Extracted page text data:
▽
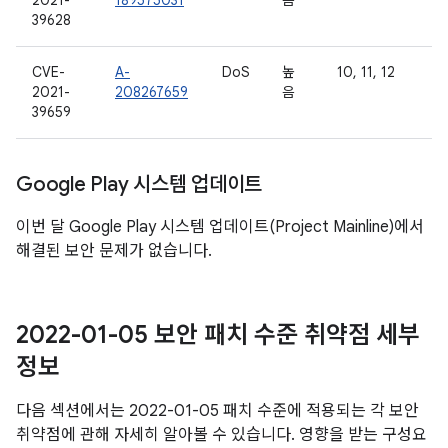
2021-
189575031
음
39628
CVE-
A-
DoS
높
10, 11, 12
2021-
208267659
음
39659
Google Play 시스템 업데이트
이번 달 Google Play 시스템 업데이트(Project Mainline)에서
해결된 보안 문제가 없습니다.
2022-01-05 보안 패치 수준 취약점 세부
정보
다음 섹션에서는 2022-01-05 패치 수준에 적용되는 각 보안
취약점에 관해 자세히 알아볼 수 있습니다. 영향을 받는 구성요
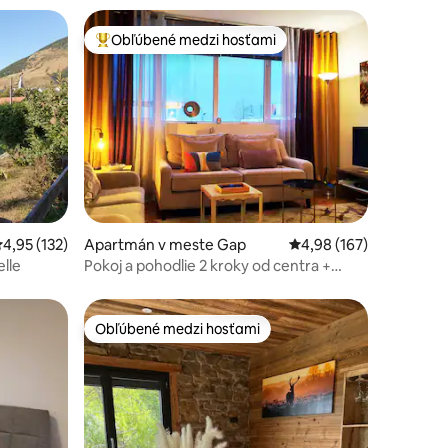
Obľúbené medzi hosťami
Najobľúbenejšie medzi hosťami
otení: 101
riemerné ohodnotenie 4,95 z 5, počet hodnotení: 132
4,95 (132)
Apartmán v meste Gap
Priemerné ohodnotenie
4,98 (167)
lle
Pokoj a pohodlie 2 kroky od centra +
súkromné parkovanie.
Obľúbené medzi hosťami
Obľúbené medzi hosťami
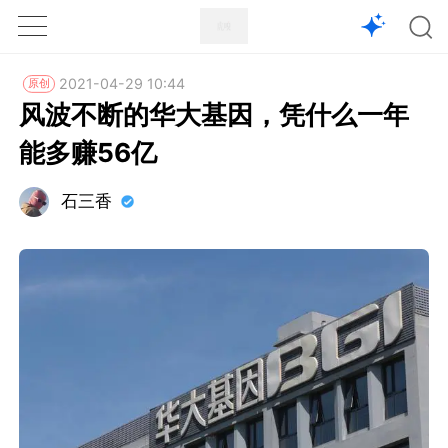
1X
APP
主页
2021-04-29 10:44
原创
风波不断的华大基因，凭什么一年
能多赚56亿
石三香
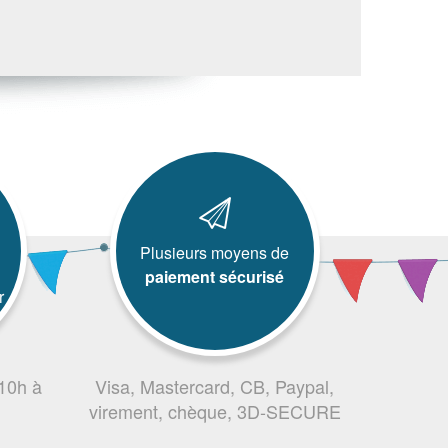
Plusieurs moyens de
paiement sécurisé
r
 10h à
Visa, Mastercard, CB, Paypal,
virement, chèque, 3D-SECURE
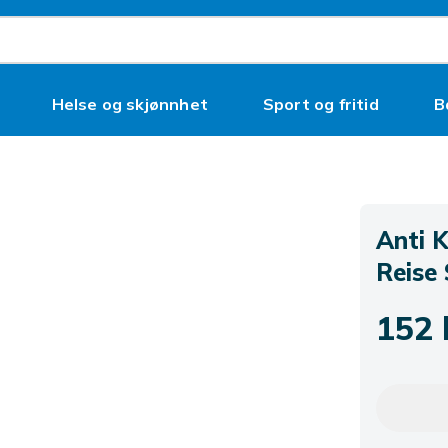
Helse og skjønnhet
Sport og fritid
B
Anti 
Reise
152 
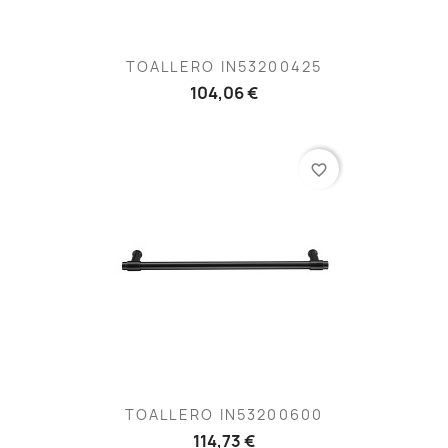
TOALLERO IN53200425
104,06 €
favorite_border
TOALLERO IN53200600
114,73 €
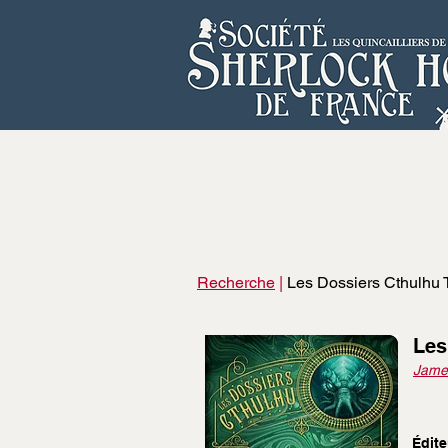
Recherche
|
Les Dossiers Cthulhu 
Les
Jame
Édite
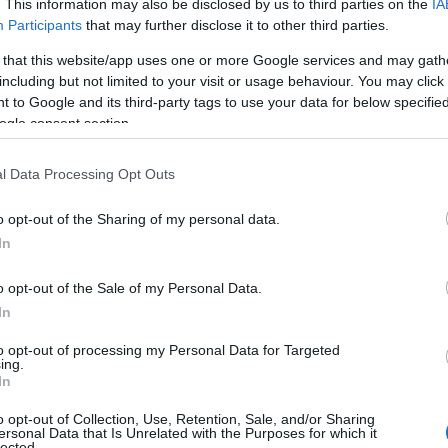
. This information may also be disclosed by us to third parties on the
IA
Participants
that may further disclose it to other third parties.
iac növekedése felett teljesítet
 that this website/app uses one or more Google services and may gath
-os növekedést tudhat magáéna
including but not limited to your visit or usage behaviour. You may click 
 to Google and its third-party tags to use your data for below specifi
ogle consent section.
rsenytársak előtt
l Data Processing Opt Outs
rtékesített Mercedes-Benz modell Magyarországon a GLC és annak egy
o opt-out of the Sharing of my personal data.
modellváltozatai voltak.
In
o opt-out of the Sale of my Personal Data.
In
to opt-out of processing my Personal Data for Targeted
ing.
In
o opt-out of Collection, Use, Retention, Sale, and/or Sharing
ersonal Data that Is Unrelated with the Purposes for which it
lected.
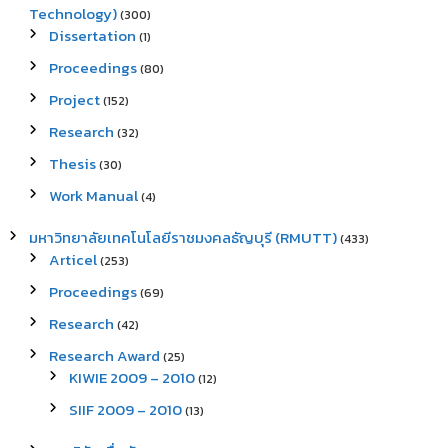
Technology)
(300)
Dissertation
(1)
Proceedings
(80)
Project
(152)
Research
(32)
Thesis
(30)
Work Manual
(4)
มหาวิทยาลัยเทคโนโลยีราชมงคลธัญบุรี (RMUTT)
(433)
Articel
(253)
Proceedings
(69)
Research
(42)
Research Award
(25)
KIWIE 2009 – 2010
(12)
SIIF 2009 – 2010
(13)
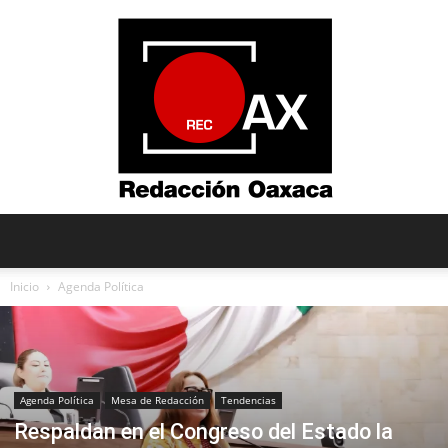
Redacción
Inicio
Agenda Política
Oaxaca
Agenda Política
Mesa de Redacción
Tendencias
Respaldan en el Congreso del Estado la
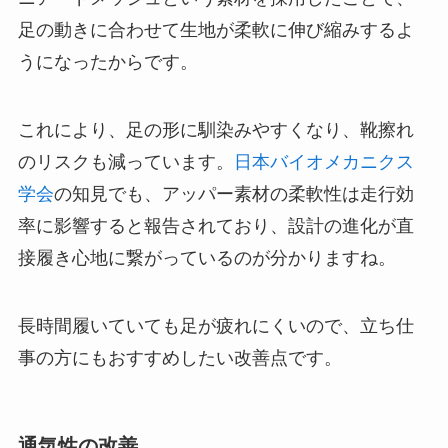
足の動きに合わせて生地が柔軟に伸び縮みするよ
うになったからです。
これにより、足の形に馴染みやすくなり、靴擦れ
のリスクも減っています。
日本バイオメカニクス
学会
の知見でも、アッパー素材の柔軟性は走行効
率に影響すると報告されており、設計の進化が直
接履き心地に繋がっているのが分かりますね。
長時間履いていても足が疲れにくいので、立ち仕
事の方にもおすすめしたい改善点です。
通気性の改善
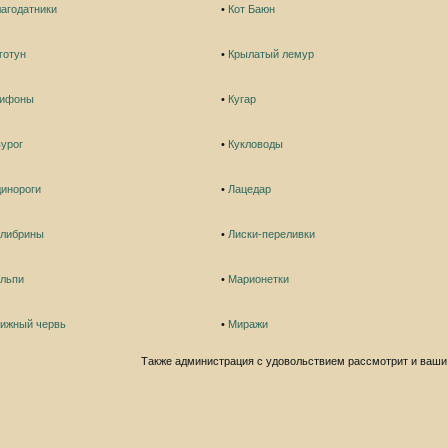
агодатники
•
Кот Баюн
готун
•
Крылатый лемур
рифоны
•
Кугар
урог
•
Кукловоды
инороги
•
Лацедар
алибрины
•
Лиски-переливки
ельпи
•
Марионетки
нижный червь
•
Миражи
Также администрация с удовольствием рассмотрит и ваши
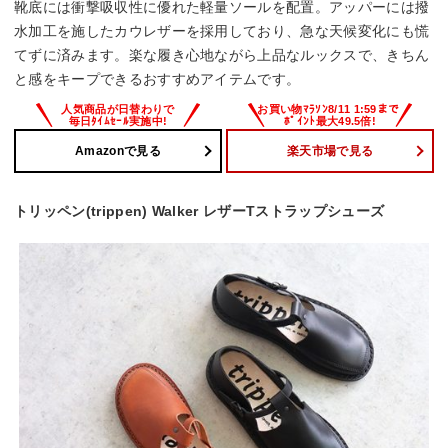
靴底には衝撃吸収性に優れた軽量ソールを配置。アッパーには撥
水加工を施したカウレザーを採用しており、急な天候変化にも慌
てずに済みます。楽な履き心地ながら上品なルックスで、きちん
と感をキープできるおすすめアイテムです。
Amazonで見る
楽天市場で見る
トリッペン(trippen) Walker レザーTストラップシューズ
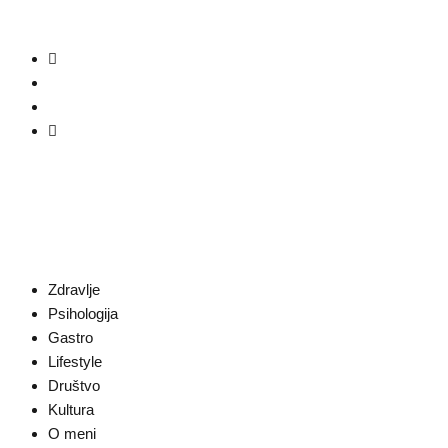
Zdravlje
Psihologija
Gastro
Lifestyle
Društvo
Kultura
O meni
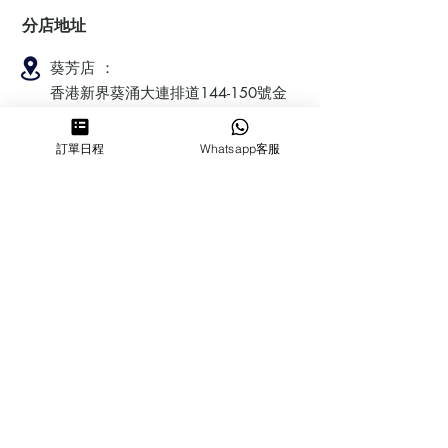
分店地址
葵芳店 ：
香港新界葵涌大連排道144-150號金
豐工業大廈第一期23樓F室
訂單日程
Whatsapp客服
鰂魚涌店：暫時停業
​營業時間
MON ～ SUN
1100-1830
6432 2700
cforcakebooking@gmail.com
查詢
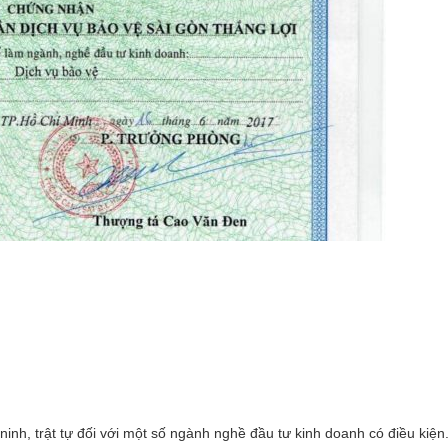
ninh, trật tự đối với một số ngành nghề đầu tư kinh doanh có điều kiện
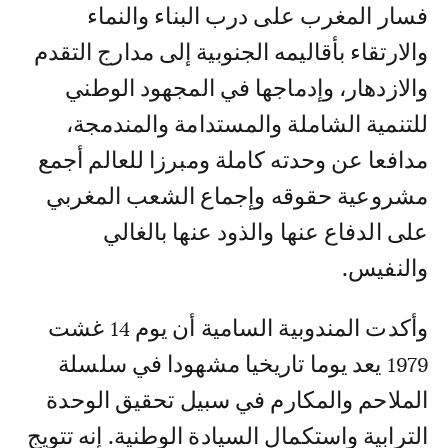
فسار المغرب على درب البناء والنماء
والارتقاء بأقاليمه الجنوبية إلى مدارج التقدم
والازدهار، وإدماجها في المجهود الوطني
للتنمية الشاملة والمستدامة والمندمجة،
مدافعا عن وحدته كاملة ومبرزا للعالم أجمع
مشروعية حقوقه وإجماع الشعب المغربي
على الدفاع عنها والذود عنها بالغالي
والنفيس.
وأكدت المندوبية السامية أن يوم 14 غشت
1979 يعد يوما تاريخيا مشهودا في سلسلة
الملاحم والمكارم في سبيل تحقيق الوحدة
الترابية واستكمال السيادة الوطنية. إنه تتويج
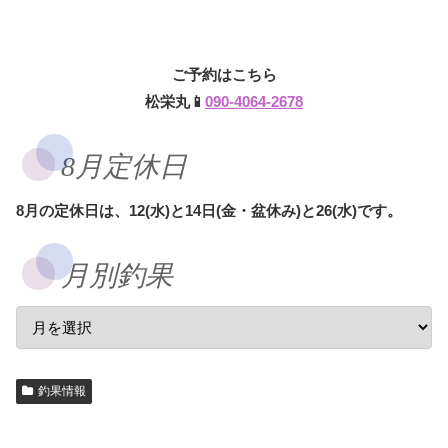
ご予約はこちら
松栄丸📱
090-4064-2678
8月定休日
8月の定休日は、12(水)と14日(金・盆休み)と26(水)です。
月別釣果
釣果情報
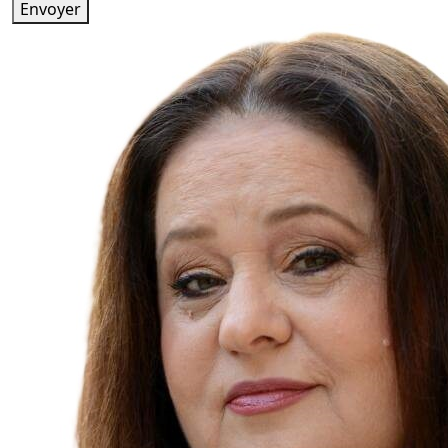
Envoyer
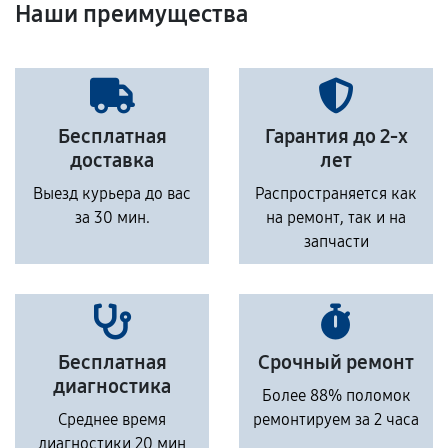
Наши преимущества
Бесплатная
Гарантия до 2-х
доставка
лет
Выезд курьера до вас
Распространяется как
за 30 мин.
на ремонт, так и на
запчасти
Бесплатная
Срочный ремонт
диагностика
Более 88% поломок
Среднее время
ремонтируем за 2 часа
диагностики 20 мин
△
Among the lines of the data, identify those with the word "Play". Copy each of them.

--- Exercise response ---
Google Play 시스템 업데이트
이번 달 Google Play 시스템 업데이트(Project Mainline)에서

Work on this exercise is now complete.